## Prompt
Whenever a line below includes the word "sont", copy that line.

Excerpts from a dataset
• • • • •

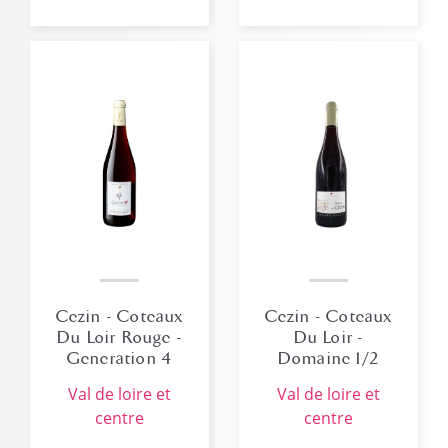
Cezin - Coteaux
Cezin - Coteaux
Du Loir Rouge -
Du Loir -
Generation 4
Domaine 1/2
Bouteille Rouge
val de loire et
val de loire et
centre
centre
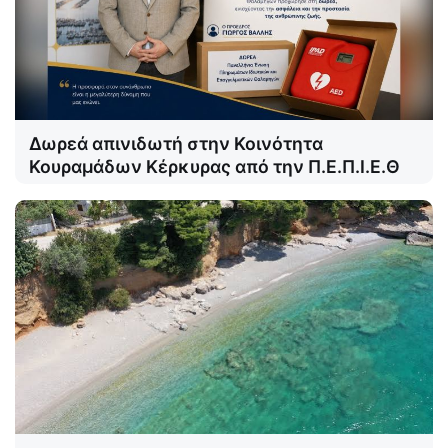
Δωρεά απινιδωτή στην Κοινότητα
Κουραμάδων Κέρκυρας από την Π.Ε.Π.Ι.Ε.Θ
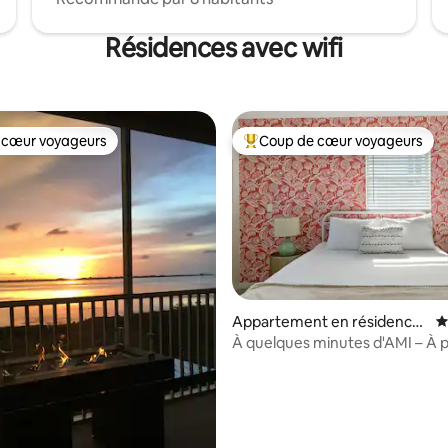
Résidences avec wifi
 cœur voyageurs
Coup de cœur voyageurs
 cœur voyageurs
Coups de cœur voyageurs les p
Appartement en résidence
É
⋅ Bradenton
À quelques minutes d'AMI – À p
la base de 209 commentaires : 4,87 sur 5
plage et de la baie !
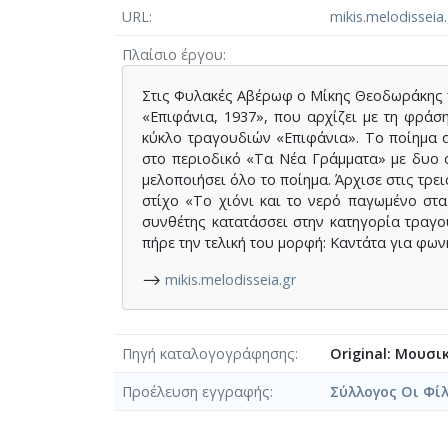
URL
mikis.melodisseia.
Πλαίσιο έργου
Στις Φυλακές Αβέρωφ ο Μίκης Θεοδωράκης π
«Επιφάνια, 1937», που αρχίζει με τη φράση
κύκλο τραγουδιών «Επιφάνια». Το ποίημα α
στο περιοδικό «Τα Νέα Γράμματα» με δυο 
μελοποιήσει όλο το ποίημα. Άρχισε στις τρε
στίχο «Το χιόνι και το νερό παγωμένο στα
συνθέτης κατατάσσει στην κατηγορία τραγού
πήρε την τελική του μορφή: Καντάτα για φων
⟶
mikis.melodisseia.gr
Πηγή καταλογογράφησης
Original: Μουσι
Προέλευση εγγραφής
Σύλλογος Οι Φί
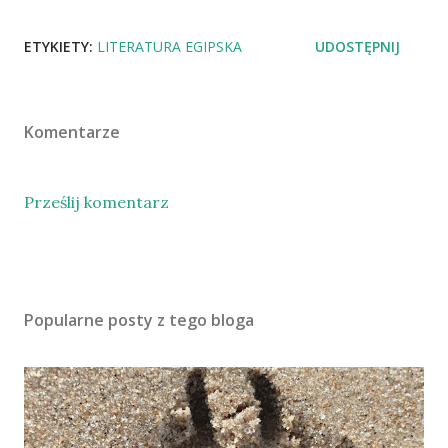
ETYKIETY:
LITERATURA EGIPSKA
UDOSTĘPNIJ
Komentarze
Prześlij komentarz
Popularne posty z tego bloga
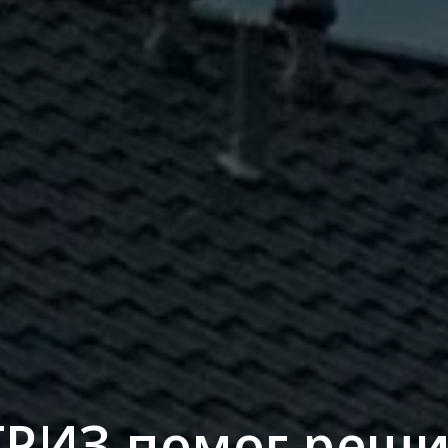
ТРИЗ помог реш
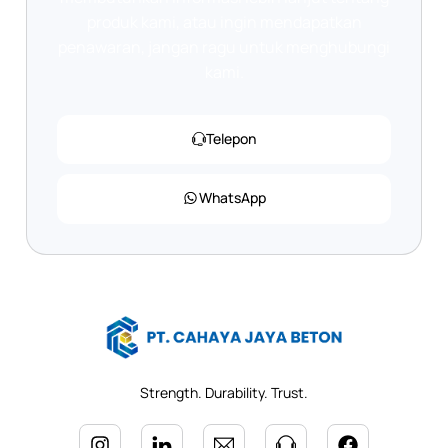
produk kami, atau ingin mendapatkan
penawaran, jangan ragu untuk menghubungi
kami.
Telepon
WhatsApp
Strength. Durability. Trust.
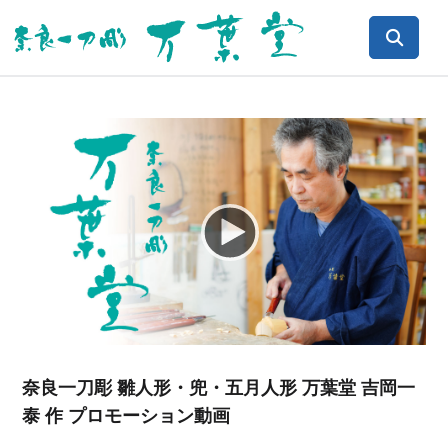
Video
Player
奈良一刀彫 雛人形・兜・五月人形 万葉堂 吉岡一
泰 作 プロモーション動画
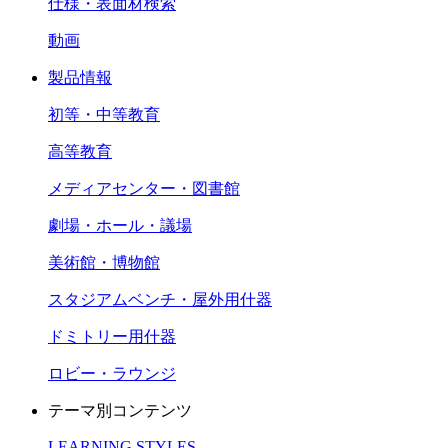
仕様・表面材検索
動画
製品情報
初等・中等教育
高等教育
メディアセンター・図書館
劇場・ホール・議場
美術館・博物館
スタジアムベンチ・屋外用什器
ドミトリー用什器
ロビー・ラウンジ
テーマ別コンテンツ
LEARNING STYLES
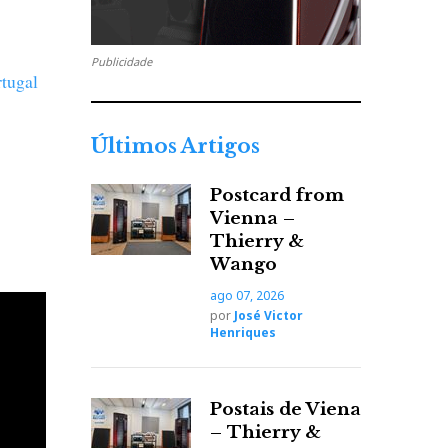
Publicidade
tugal
Últimos Artigos
Postcard from
Vienna –
Thierry &
Wango
ago 07, 2026
por
José Victor
Henriques
Postais de Viena
– Thierry &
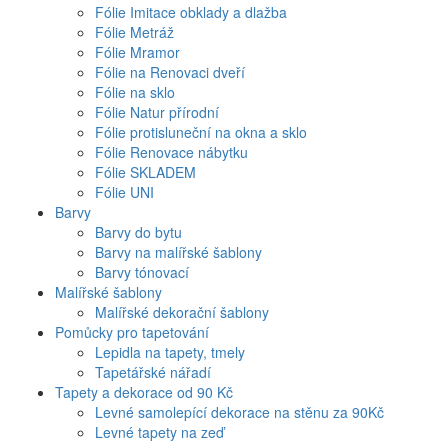
Fólie Imitace obklady a dlažba
Fólie Metráž
Fólie Mramor
Fólie na Renovaci dveří
Fólie na sklo
Fólie Natur přírodní
Fólie protisluneční na okna a sklo
Fólie Renovace nábytku
Fólie SKLADEM
Fólie UNI
Barvy
Barvy do bytu
Barvy na malířské šablony
Barvy tónovací
Malířské šablony
Malířské dekorační šablony
Pomůcky pro tapetování
Lepidla na tapety, tmely
Tapetářské nářadí
Tapety a dekorace od 90 Kč
Levné samolepící dekorace na stěnu za 90Kč
Levné tapety na zeď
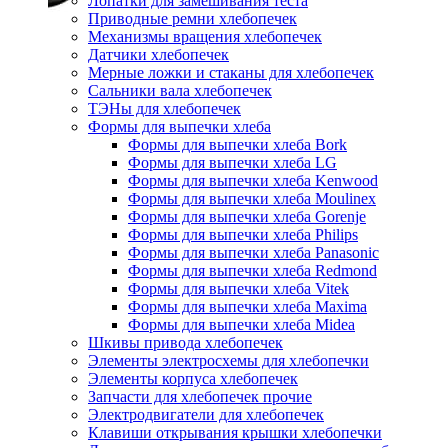
Лопатки для замешивания теста
Приводные ремни хлебопечек
Механизмы вращения хлебопечек
Датчики хлебопечек
Мерные ложки и стаканы для хлебопечек
Сальники вала хлебопечек
ТЭНы для хлебопечек
Формы для выпечки хлеба
Формы для выпечки хлеба Bork
Формы для выпечки хлеба LG
Формы для выпечки хлеба Kenwood
Формы для выпечки хлеба Moulinex
Формы для выпечки хлеба Gorenje
Формы для выпечки хлеба Philips
Формы для выпечки хлеба Panasonic
Формы для выпечки хлеба Redmond
Формы для выпечки хлеба Vitek
Формы для выпечки хлеба Maxima
Формы для выпечки хлеба Midea
Шкивы привода хлебопечек
Элементы электросхемы для хлебопечки
Элементы корпуса хлебопечек
Запчасти для хлебопечек прочие
Электродвигатели для хлебопечек
Клавиши открывания крышки хлебопечки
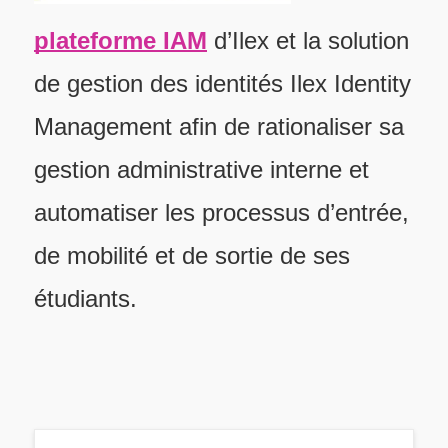
plateforme IAM
d’Ilex et la solution
de gestion des identités Ilex Identity
Management afin de rationaliser sa
gestion administrative interne et
automatiser les processus d’entrée,
de mobilité et de sortie de ses
étudiants.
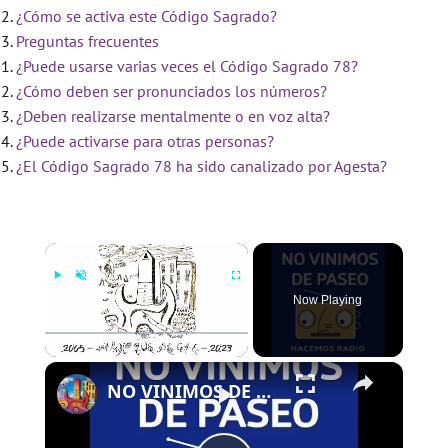
¿Cómo se activa este Código Sagrado?
Preguntas frecuentes
¿Puede usarse varias veces el Código Sagrado 78?
¿Cómo deben ser pronunciados los números?
¿Deben realizarse mentalmente o en voz alta?
¿Puede activarse para otras personas?
¿El Código Sagrado 78 ha sido canalizado por Agesta?
×
Now Playing
×
Play
Unmute
Fullscreen
NO VINIMOS DE PASEO - PROGRAMA 78 - 28/12/2023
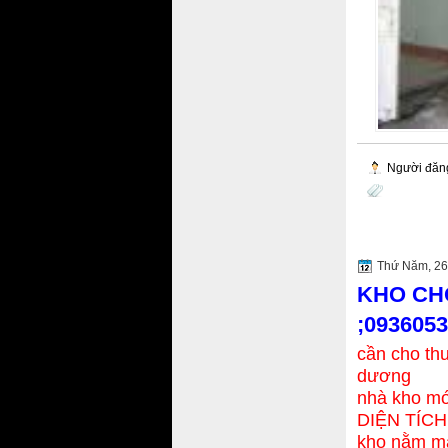
Người đăn
Thứ Năm, 26
KHO CH
;093605
cần cho thu
dương
nhà kho mớ
DIỆN TÍCH
kho nằm mặt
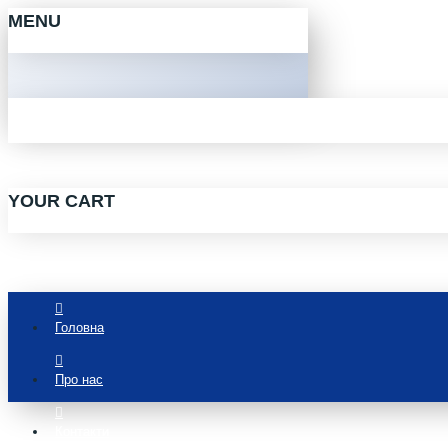
MENU
YOUR CART
Головна
Про нас
Контакти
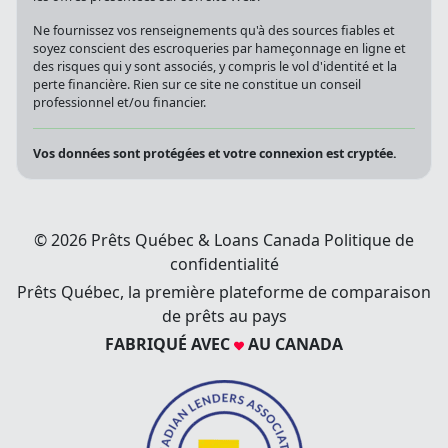
Ne fournissez vos renseignements qu'à des sources fiables et
soyez conscient des escroqueries par hameçonnage en ligne et
des risques qui y sont associés, y compris le vol d'identité et la
perte financière. Rien sur ce site ne constitue un conseil
professionnel et/ou financier.
Vos données sont protégées et votre connexion est cryptée.
© 2026 Prêts Québec & Loans Canada
Politique de
confidentialité
Prêts Québec, la première plateforme de comparaison
de prêts au pays
FABRIQUÉ AVEC
AU CANADA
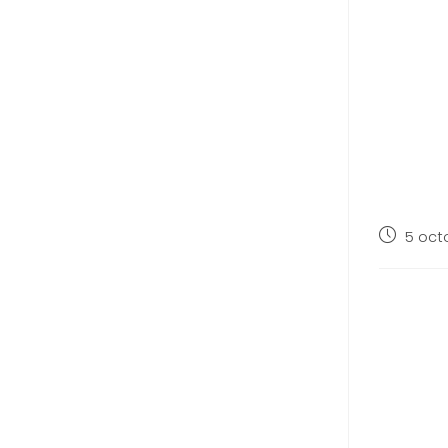
5 oct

• • • • •

## Task output
des risques qui y sont associés, y compris le vol d'identité et la
Vos données sont protégées et votre connexion est cryptée.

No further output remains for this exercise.